What the director is referring to is allegations brought against the photographer. First, in 2017, when Webber was sued by a male model for sexual assault. While he denied all the allegations, the New York Timesreported in 2018 that 15 male models had made sexual assault allegations against him.
In the documentary, two former A&F male models — Ryan Daharsh and Bobby Blanski — come forward with their experiences working with Webber. “It was very well known that he liked young men,” Daharsh alleges, claiming that during photo shoots when “you would put your hand on your chest and he’d put your hand on your hand telling you to relax. And then it was, ‘I’m gonna lower your hand. Tell me when to stop.’”
Blanski, meanwhile, claims that he was fired from a photo shoot after he declined Webber’s invitation to spend time alone together. “I was done,” he says.
As the documentary notes, Webber has not been charged or convicted of any wrongdoing.
Mike Jeffries Controversy and Where He Is Now
Surprisingly, despite the brand’s well-documented discriminatory practices and promotion of its brand as a “casual luxury” only designed for a certain kind of person, it wasn’t until 2013 that marked the beginning of Jeffries’ downfall when quotes from a 2006 Salon interview resurfaced and went viral.
While speaking to Salon, the CEO explained why A&F only hired “good-looking people” in its stores. “Good-looking people attract other good-looking people, and we want to market to cool, good-looking people. We don’t market to anyone other than that… Candidly, we go after the cool kids. We go after the attractive all-American kid with a great attitude and a lot of friends. A lot of people don’t belong [in our clothes], and they can’t belong. Are we exclusionary? Absolutely.”
That’s when Benjamin O’Keefe started a viral petition against A&F for its blatant discriminatory behavior, not only demanding an apology but asking that the brand offer inclusive sizes for all customers.
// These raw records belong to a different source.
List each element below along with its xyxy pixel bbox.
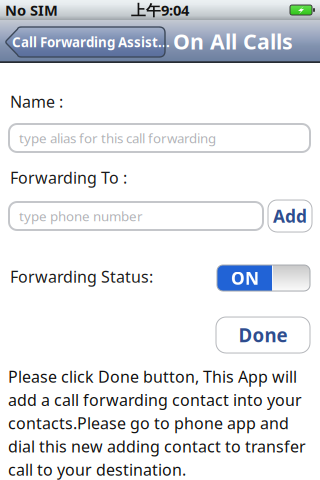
staticText: Name : [10, 91, 63, 112]
staticText: No SIM [5, 0, 58, 20]
staticText: Forwarding To : [10, 167, 127, 188]
staticText: Done [238, 323, 288, 347]
staticText: type alias for this call forwarding [19, 129, 216, 147]
staticText: Forwarding Status: [10, 266, 153, 287]
staticText: 上午9:04 [131, 0, 189, 20]
staticText: type phone number [19, 207, 143, 225]
button[interactable]: Add [268, 200, 312, 232]
staticText: Please click Done button, This App will … [8, 366, 306, 480]
staticText: Add [273, 204, 307, 228]
button[interactable]: Done [216, 317, 310, 353]
button[interactable]: Call Forwarding Assist... [5, 27, 165, 57]
button[interactable]: Forwarding status, on [217, 265, 310, 291]
staticText: On All Calls [173, 27, 293, 55]
staticText: Call Forwarding Assist... [12, 33, 170, 51]
staticText: ON [231, 266, 259, 290]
In May of 2013, Jeffries responded by issuing a statement that read: “I sincerely regret that my choice of words was interpreted in a manner that has caused offense. …We are completely opposed to any discrimination, bullying, derogatory characterizations or other anti-social behavior based on race, gender, body type or other individual characteristics.”
However, the eccentric and controversial leader was reportedly ousted as CEO a year later over the brand’s poor sales and issues surrounding “poor corporate governance” that stemmed from activities like hiring male models to work as attendants on the company’s private jet and an all-male household staff.
Since leaving A&F, Jeffries, now 77 years old, has largely stayed out of the public eye and did not respond to requests for an interview in the documentary. “He’s such a private person and really an enigma,” Klayman says.